XLC follows the Communication Services Select Sector Index and “seeks to provide precise exposure to companies from the media, retailing, and software & services industries in the U.S.,” according to State Street.
The fund has multiple tailwinds that could make it a winner again in 2020.
“The communication services sector and, more to the point, XLC, can continue generating upside in 2020 for multiple reasons. XLC is a cap-weighted fund, meaning the largest components by market value in the underlying sector take on the biggest weights in the ETF. Translation: Facebook (FB) and Alphabet (GOOGL) combine for over 43% of XLC’s roster,” reports InvestorPlace.

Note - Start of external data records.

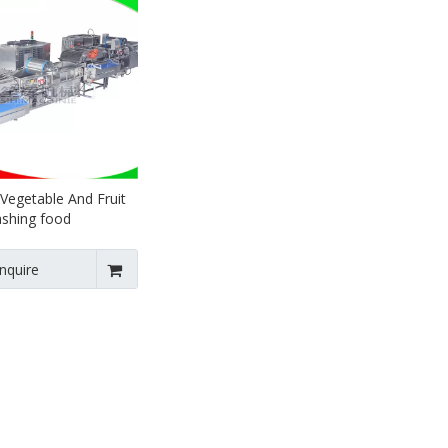
 Vegetable And Fruit
ashing food
g Line
Inquire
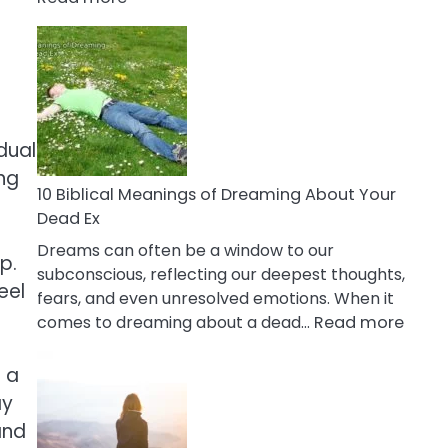
10
Benefits
Of
Retail
Therapy
That
dual
Reduce
ing
Stress
10 Biblical Meanings of Dreaming About Your
Dead Ex
Dreams can often be a window to our
p.
subconscious, reflecting our deepest thoughts,
eel
fears, and even unresolved emotions. When it
:
comes to dreaming about a dead…
Read more
10
Biblic
 a
Mean
ay
of
and
Drea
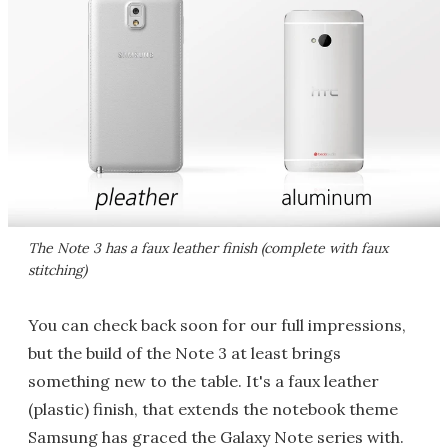
The Note 3 has a faux leather finish (complete with faux
stitching)
You can check back soon for our full impressions,
but the build of the Note 3 at least brings
something new to the table. It's a faux leather
(plastic) finish, that extends the notebook theme
Samsung has graced the Galaxy Note series with.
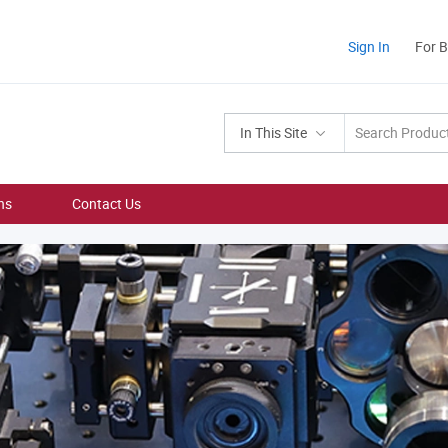
Sign In
For 
In This Site
ns
Contact Us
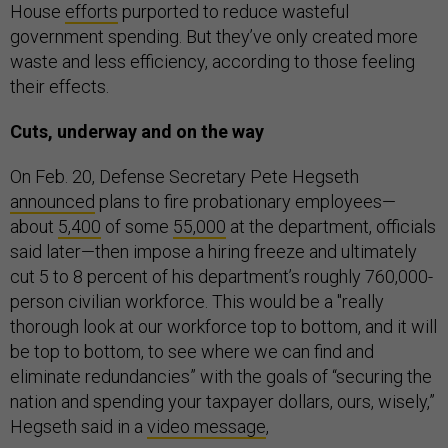
House
efforts
purported to reduce wasteful
government spending. But they’ve only created more
waste and less efficiency, according to those feeling
their effects.
Cuts, underway and on the way
On Feb. 20, Defense Secretary Pete Hegseth
announced
plans to fire probationary employees—
about
5,400
of some
55,000
at the department, officials
said later—then impose a hiring freeze and ultimately
cut 5 to 8 percent of his department’s roughly 760,000-
person civilian workforce. This would be a "really
thorough look at our workforce top to bottom, and it will
be top to bottom, to see where we can find and
eliminate redundancies” with the goals of “securing the
nation and spending your taxpayer dollars, ours, wisely,”
Hegseth said in a
video message
,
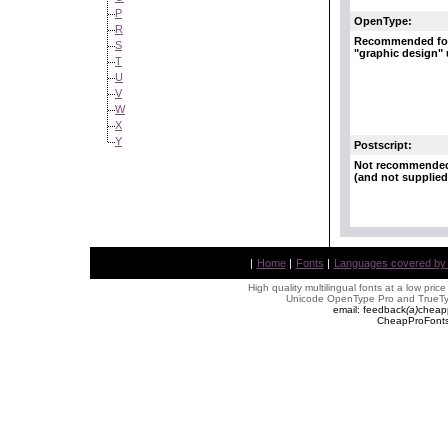
P
OpenType:
R
Recommended fo
S
"graphic design"
T
U
V
W
X
Y
Postscript:
Not recommende
(and not supplied
|
Home
|
Fonts
|
Languages covered by AL
High quality multilingual fonts at a low pric
Unicode OpenType Pro and TrueTyp
email: feedback
(
a
)
cheap
CheapProFonts 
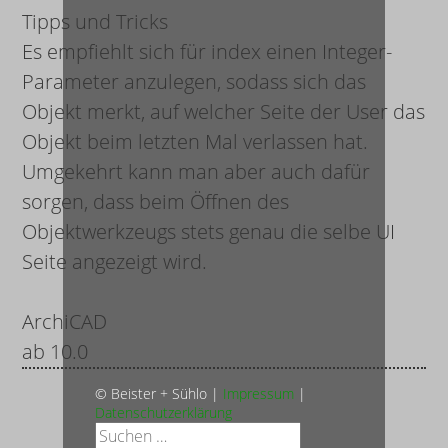
Tipps und Tricks
Es empfiehlt sich für
index
einen Integer-
Parameter anzulegen, sodass sich das
Objekt merkt, auf welcher Seite der User das
Objekt beim letzten Mal verlassen hat.
Umgekehrt kann man aber auch dafür
sorgen, dass beim Öffnen des
Objektwerkzeugs stets genau die selbe UI
Seite angezeigt wird.
ArchiCAD
ab 10.0
© Beister + Sühlo |
Impressum
|
Datenschutzerklärung
Suche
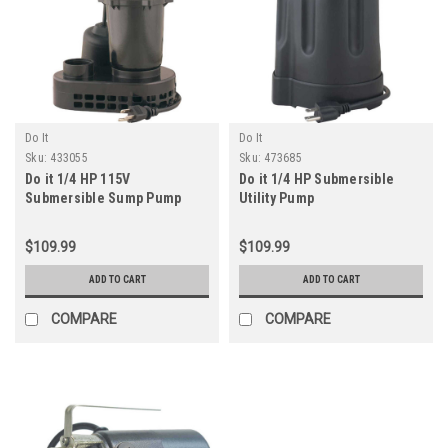
Do It
Do It
Sku:
433055
Sku:
473685
Do it 1/4 HP 115V
Do it 1/4 HP Submersible
Submersible Sump Pump
Utility Pump
$109.99
$109.99
ADD TO CART
ADD TO CART
COMPARE
COMPARE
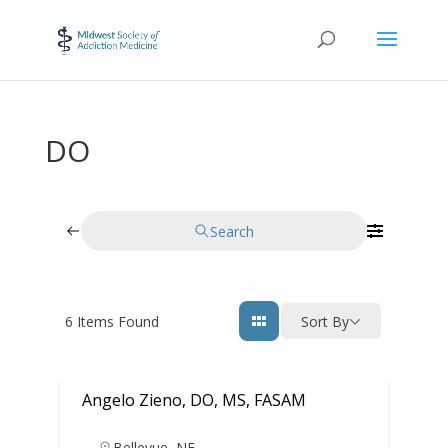
DO
Search
6
Items Found
Sort By
Angelo Zieno, DO, MS, FASAM
Bellevue
,
NE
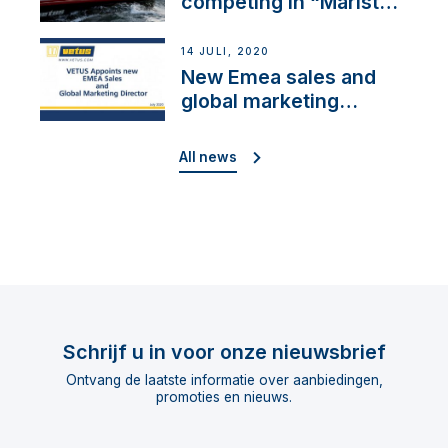
competing in “Maristo
Cup”
14 JULI, 2020
New Emea sales and
global marketing
director
All news
Schrijf u in voor onze nieuwsbrief
Ontvang de laatste informatie over aanbiedingen,
promoties en nieuws.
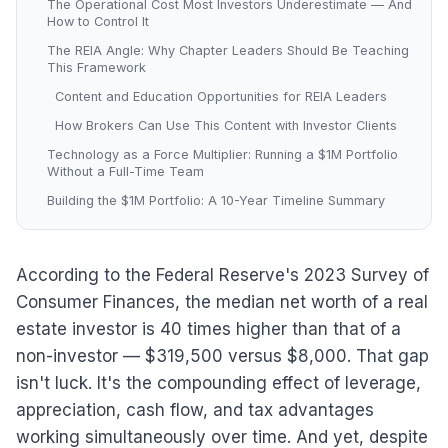
The Operational Cost Most Investors Underestimate — And
How to Control It
The REIA Angle: Why Chapter Leaders Should Be Teaching
This Framework
Content and Education Opportunities for REIA Leaders
How Brokers Can Use This Content with Investor Clients
Technology as a Force Multiplier: Running a $1M Portfolio
Without a Full-Time Team
Building the $1M Portfolio: A 10-Year Timeline Summary
According to the Federal Reserve's 2023 Survey of
Consumer Finances, the median net worth of a real
estate investor is 40 times higher than that of a
non-investor — $319,500 versus $8,000. That gap
isn't luck. It's the compounding effect of leverage,
appreciation, cash flow, and tax advantages
working simultaneously over time. And yet, despite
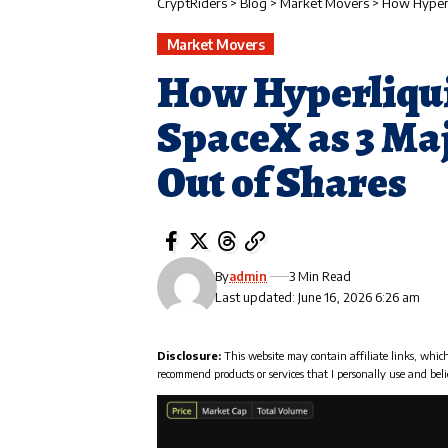
CryptRiders
>
Blog
>
Market Movers
>
How Hyperli
Market Movers
How Hyperliquid
SpaceX as 3 Ma
Out of Shares
By
admin
3 Min Read
Last updated: June 16, 2026 6:26 am
Disclosure:
This website may contain affiliate links, whic
recommend products or services that I personally use and beli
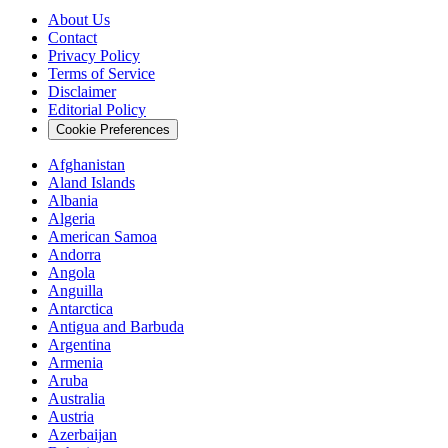
About Us
Contact
Privacy Policy
Terms of Service
Disclaimer
Editorial Policy
Cookie Preferences
Afghanistan
Aland Islands
Albania
Algeria
American Samoa
Andorra
Angola
Anguilla
Antarctica
Antigua and Barbuda
Argentina
Armenia
Aruba
Australia
Austria
Azerbaijan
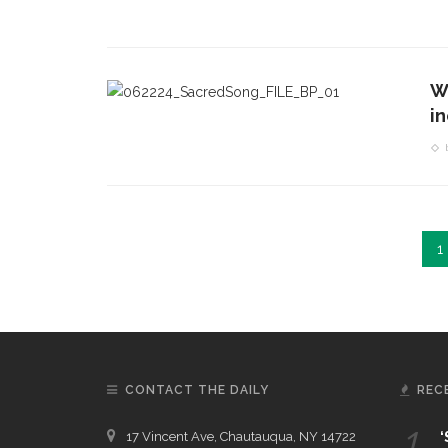
W
i
1
CONTACT THE DAILY
REC
1.
17 Vincent Ave, Chautauqua, NY 14722
‘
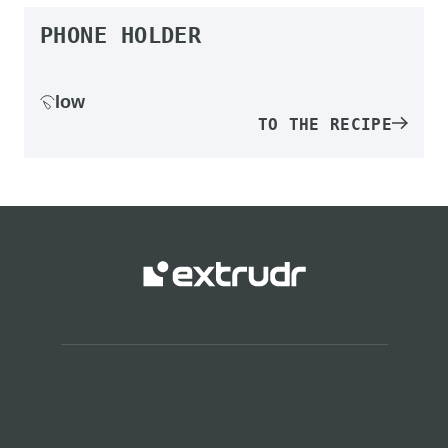
PHONE HOLDER
low
TO THE RECIPE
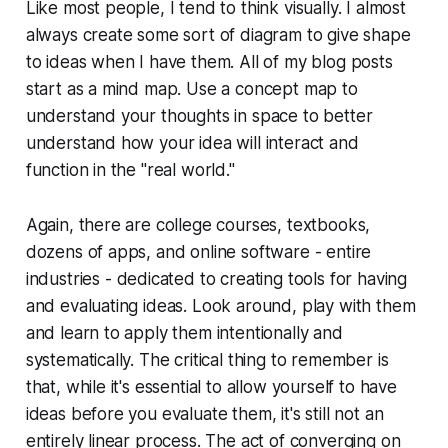
Like most people, I tend to think visually. I almost
always create some sort of diagram to give shape
to ideas when I have them. All of my blog posts
start as a mind map. Use a concept map to
understand your thoughts in space to better
understand how your idea will interact and
function in the "real world."
Again, there are college courses, textbooks,
dozens of apps, and online software -
entire
industries
- dedicated to creating tools for having
and evaluating ideas. Look around, play with them
and learn to apply them intentionally and
systematically. The critical thing to remember is
that, while it's essential to allow yourself to have
ideas before you evaluate them, it's still not an
entirely linear process. The act of converging on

In addition to its weight to those internet giants, XLC is an ideal play on the booming streaming entertainment market.
“*Netflix (NFLX)* and Disney (DIS) combine for more than 9% of XLC’s weight. Comcast Corporation (CMCSA), which is also a streaming contender, is the fund’s tenth-largest component at 4.11%,” notes InvestorPlace. “Issuers haven’t yet constructed a dedicated streaming ETF, but XLC and rival communication services funds are fairly close.”
Last month, Disney’s opening subscribership for its streaming services was the stuff of fairy tales as it signed up 10 million customers within its first day of an international launch. That number has since more than double to over 20 million.
Importantly, there’s more to the XLC story and it’s compelling stuff to consider.
“The ‘more’ includes the ongoing growth of video gaming, including e-sports segments. XLC allocates about 18% of its weight to video game publishers and that doesn’t include its exposure to new industry entrants, such as Alphabet. Nor does it include the impact of Star Wars video games and other Disney licenses on that stock,” notes InvestorPlace.
Investors have added $2.77 billion to XLC this year.